Gowan also introduced an amendment to increase the setbacks for composting facilities to 300 feet from the property line of a residential lot, an increase from 200 feet.
The night ended with debate over the proposed repeal of bill allowing a tax increment funding public financing deal in Columbia. Council members Jen Terrasa and Ball introduced the repeal bill last month after learning the proposed $51 million public parking garage would no longer be funded by the TIF, but instead paid for and operated by Columbia’s master developer, Howard Hughes Corp.
Council members, in particular Terrasa, questioned Howard Hughes officials over exactly how the planned parking garage would remain open to the public.
Howard Hughes Senior Vice President John DeWolf said at least 25 percent of the spaces in the garage, approximately 500, would remain open to the public at all times.
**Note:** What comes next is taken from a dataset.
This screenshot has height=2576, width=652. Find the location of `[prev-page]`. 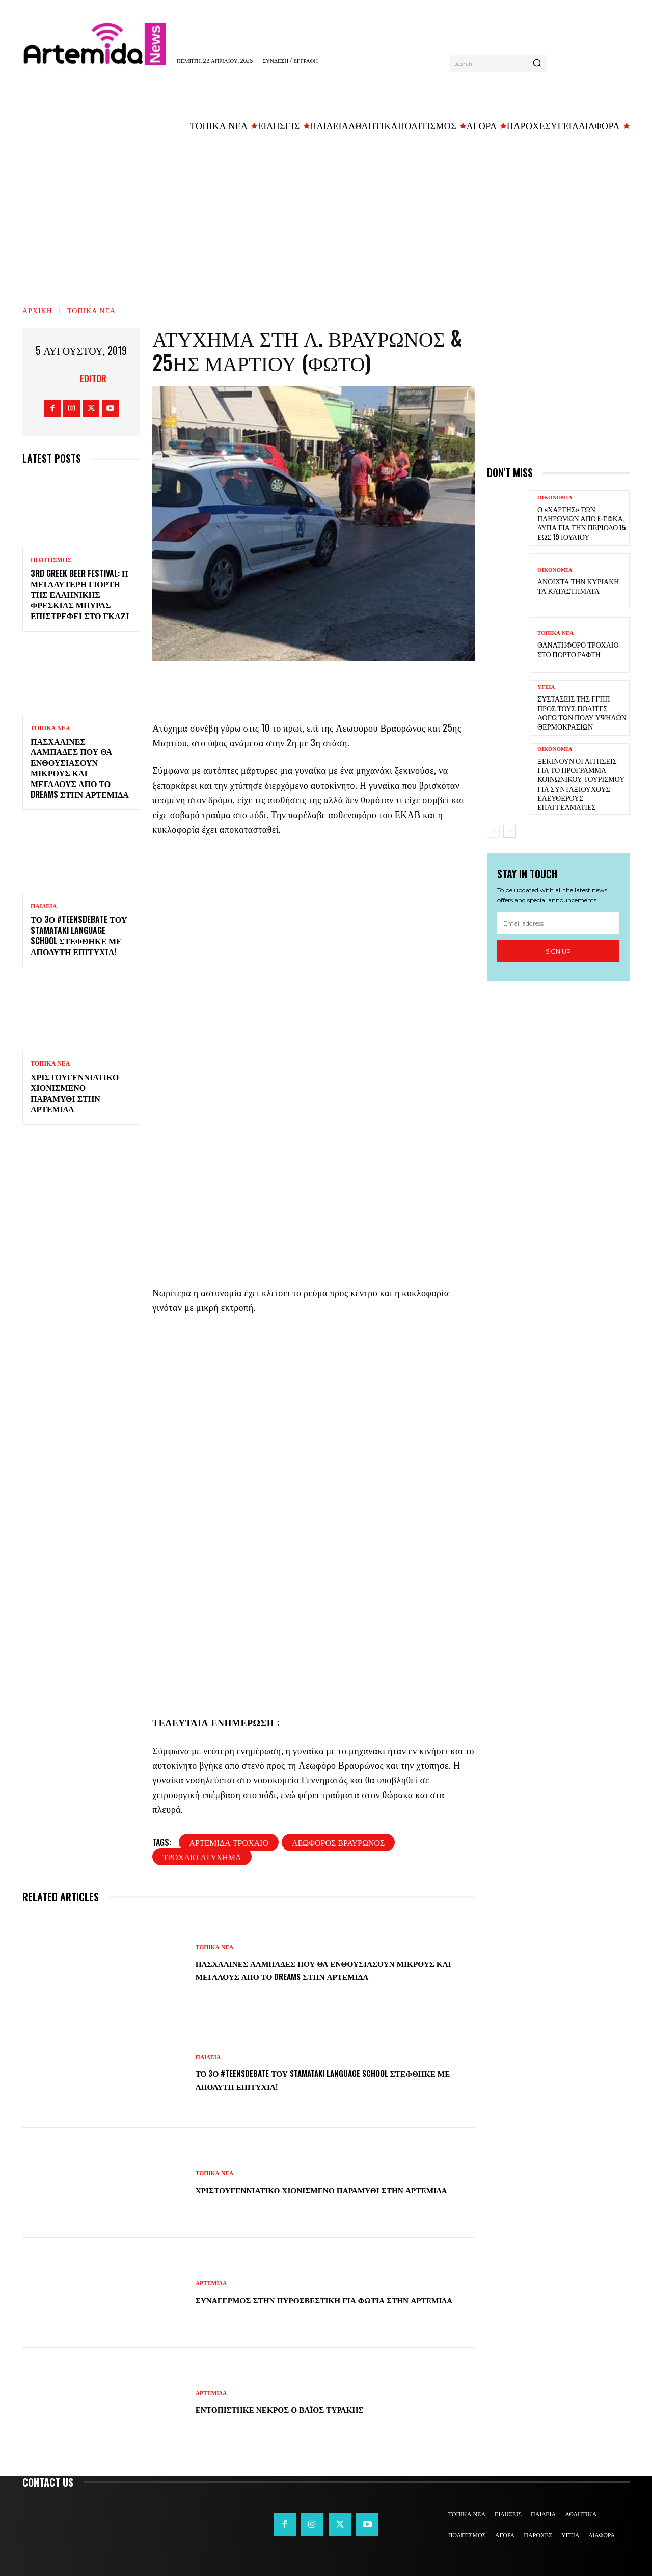

[prev-page] is located at coordinates (493, 831).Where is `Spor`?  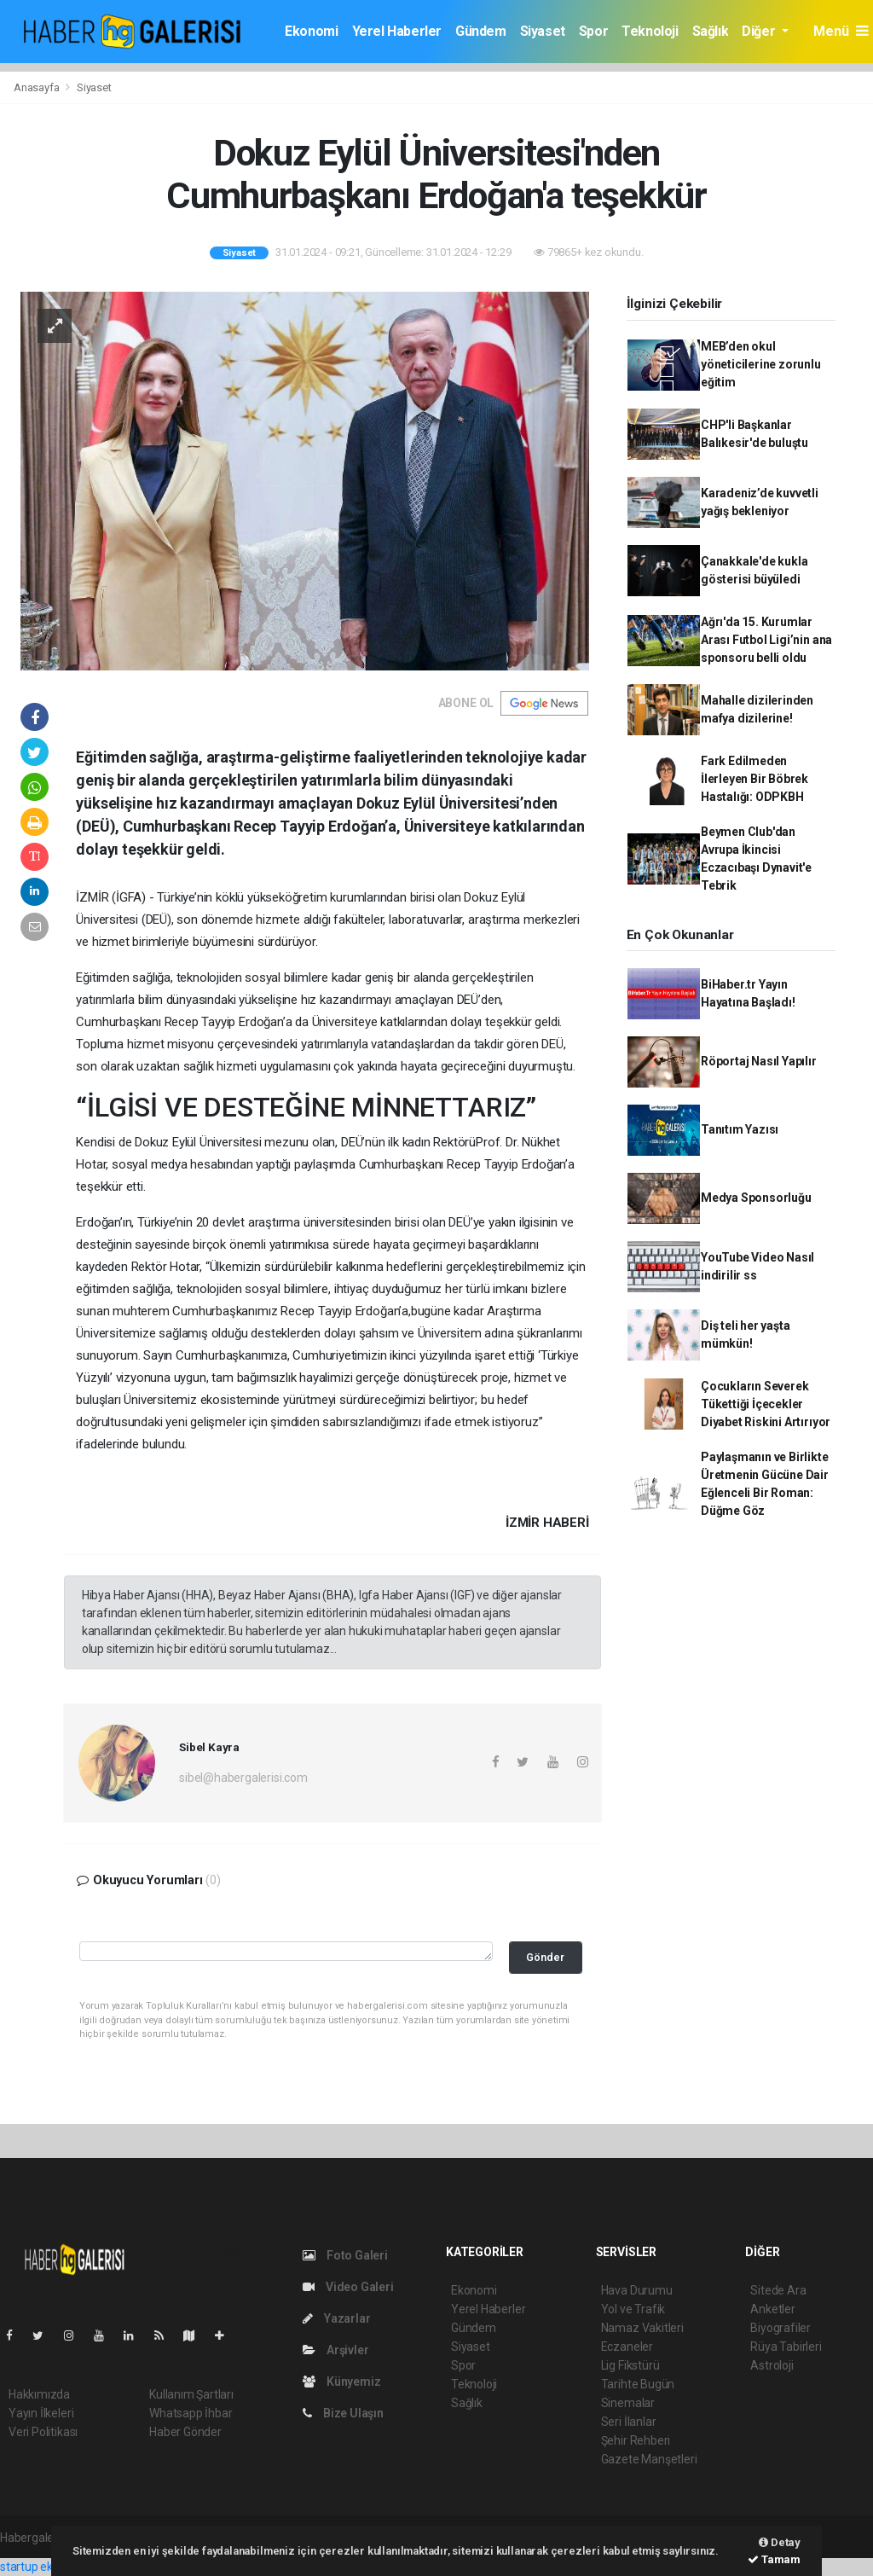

While the garage would primarily service the nearby planned business center, it would also serve people visiting downtown Columbia, particularly in the evenings.
Carl DeLorenzo, the administration’s director of policy and programs, reiterated Kittleman’s stance that the new agreement between Howard Hughes and the county presented a better deal to taxpayers, as they would still get the benefits of the garage, but the money slated for the garage could now be put toward accelerated road improvements in the area.
After the hours of discussion and debate, the council ended the night with indecision, opting to schedule another work session for Oct. 2 following that night’s legislative session.